Ridgeline strives to use technologies that enable us to innovate faster. When we first learned about AWS Lambda Extensions, we immediately saw the benefits for our users. They could speed up our API response times by offloading work normally done in the main path of our requests. Our extension is a companion to the main function and allows for parallel and post-processing during requests from our users. The work to persist transaction data now runs during and after the response from the Lambda function has been returned to the user, saving Ridgeline considerable time and improving the overall performance of our API. This allows us to add redundancy into our system at no cost to our API performance.
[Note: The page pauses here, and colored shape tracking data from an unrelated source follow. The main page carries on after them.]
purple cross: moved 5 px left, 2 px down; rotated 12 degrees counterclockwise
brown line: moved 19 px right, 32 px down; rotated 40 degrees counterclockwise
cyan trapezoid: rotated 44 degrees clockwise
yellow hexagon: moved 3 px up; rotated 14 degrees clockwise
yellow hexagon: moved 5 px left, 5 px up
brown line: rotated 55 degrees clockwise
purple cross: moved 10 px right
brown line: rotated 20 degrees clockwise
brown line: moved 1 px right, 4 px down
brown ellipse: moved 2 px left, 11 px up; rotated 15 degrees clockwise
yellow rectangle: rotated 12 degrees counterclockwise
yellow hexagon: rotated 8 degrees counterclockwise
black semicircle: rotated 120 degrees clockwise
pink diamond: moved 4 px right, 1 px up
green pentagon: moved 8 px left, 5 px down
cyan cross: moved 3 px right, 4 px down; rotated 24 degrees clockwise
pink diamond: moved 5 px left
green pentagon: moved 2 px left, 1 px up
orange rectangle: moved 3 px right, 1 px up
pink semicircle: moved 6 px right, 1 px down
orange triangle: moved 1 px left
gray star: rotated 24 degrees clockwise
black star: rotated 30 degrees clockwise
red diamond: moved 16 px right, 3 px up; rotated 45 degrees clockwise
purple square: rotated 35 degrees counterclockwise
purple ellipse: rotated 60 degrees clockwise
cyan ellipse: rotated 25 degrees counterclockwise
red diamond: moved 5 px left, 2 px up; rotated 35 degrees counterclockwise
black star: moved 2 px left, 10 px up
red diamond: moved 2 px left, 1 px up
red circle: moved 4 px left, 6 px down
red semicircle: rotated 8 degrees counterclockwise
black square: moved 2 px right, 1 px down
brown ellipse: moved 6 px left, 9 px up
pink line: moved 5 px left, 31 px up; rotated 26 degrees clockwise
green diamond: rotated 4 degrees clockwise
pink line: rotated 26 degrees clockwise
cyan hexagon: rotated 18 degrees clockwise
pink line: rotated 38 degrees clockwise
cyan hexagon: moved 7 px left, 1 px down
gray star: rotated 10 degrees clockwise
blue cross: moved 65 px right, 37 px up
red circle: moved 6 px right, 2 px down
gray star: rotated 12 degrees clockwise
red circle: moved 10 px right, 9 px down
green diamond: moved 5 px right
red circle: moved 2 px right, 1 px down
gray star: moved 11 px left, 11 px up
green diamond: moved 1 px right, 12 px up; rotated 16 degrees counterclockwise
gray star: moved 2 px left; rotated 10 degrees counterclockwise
In addition to providing a simplified development experience, Ridgeline uses extensions to distribute and synchronize configuration information to the Lambda functions that power our requests. We use extensions to update this configuration metadata as the system parameters change and have the latest configuration available for the next request. It is incredibly powerful to know that an update can propagate to hundreds of functions without suffering any cold starts.

AWS Lambda console

Generally available extensions from AWS and AWS Lambda Ready Partners are now visible in the AWS Lambda console. Navigate to https://console.aws.amazon.com/lambda/home#/extensions. You can select the links to find out more about how each extension works.

AWS Lambda Ready Partner extensions in the Lambda console

AWS Lambda Ready Partner extensions in the Lambda console

Conclusion

Lambda extensions enable you to extend the Lambda service to more easily integrate with your favorite tools for monitoring, observability, security, and governance.

With the general availability announcement, there are a number of performance and feature enhancements. The Lambda service now returns the response from the function as soon as the function code is complete, without waiting for the extensions to finish. The Logs API emits a new platform.runtimeDone message to let you know when a function has finished, along with some additional configuration options.

There are a number of open-source example projects and demos to help you get started building your own extension available in the GitHub repository. These include example AWS external extensions for a number of languages, wrapper scripts, and logging extensions.

AWS Lambda extensions are available in all AWS Regions where AWS Lambda is available. The performance improvements announced as part of GA are currently available in US East (N. Virginia), Europe (Ireland), and Europe (Milan) Regions.